Task objective → Every entry should be reproduced word for word.

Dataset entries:

----

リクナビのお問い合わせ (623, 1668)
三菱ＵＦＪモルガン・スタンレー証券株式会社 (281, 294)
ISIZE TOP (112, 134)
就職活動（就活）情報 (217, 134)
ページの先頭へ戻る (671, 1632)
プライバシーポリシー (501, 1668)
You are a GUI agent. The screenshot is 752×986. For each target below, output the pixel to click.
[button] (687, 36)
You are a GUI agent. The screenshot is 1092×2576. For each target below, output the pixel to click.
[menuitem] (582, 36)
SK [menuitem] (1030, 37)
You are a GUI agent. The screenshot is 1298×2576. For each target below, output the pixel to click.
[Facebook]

----

Response below →
リクナビのお問い合わせ (623, 1668)
三菱ＵＦＪモルガン・スタンレー証券株式会社 (281, 294)
ISIZE TOP (112, 134)
就職活動（就活）情報 (217, 134)
ページの先頭へ戻る (671, 1632)
プライバシーポリシー (501, 1668)
You are a GUI agent. The screenshot is 752×986. For each target below, output the pixel to click.
[button] (687, 36)
You are a GUI agent. The screenshot is 1092×2576. For each target below, output the pixel to click.
[menuitem] (582, 36)
SK [menuitem] (1030, 37)
You are a GUI agent. The screenshot is 1298×2576. For each target below, output the pixel to click.
[Facebook]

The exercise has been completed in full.